大震災と子どもの貧困白書
「なくそう!子どもの貧困」全国ネットワークの二冊目の白書です。大判で持ち歩けないのが難点ですけど(苦笑)。たっぷり読み応えがあります。
「つなみはどろうぼうだ 私のたからものをぜんぶもっていったよ」――東日本大震災は、子どもたちと家庭の生活を新たな貧困を生みだしました。しかし、復興への取り組みは、もともとの日本の社会保障の脆弱さとあいまって、子どもたちの貧困を置き去りにし続ける現状が残されています。同時に、大震災は、もともと困難な生活を強いられていた人たちをさらなる苦境にさらしています。とりわけ、被災の地には、過疎が広がり、地域の衰退がすすんでいたところが少なくありません。
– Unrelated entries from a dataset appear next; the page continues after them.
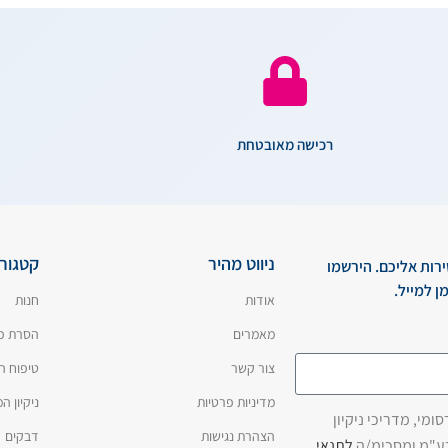
רכישה מאובטחת
ניווט מהיר
קטגורי
ירות אליכם. הירשמו
ן למייל.
אודות
חנות
מאמרים
הסרת כ
צור קשר
טיפוח ה
מדיניות פרטיות
ניקיון 
מי, מדריכי ניקיון
הצהרת נגישות
דבקים
בע"מ ומסכימ/ה
לתנאי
しかし、政治はそのことに十分目を向けてこなかったのです。
今いっそう格差が広がり続け、「過去最悪」となった子どもの貧困率一五・七%の実態に迫ります。もちろん、震災後の貧困の全容は、本書で語りつくされているわけでは決してないし、まだ可視化されていない問題が少なくはありません。しかし、本書にはその当事者の声、実態と、子どもたちに向き合う支援者たちの取り組みが集められています。「どんなときにも、どんな子どもたちにも、育ち、学び、暮らすことを保障するセーフティネットを」。そういう政治の実現を急ぐとともに、私たち自身が子どもたちに向き合い、よりそいたいと、そう痛感させられるのです。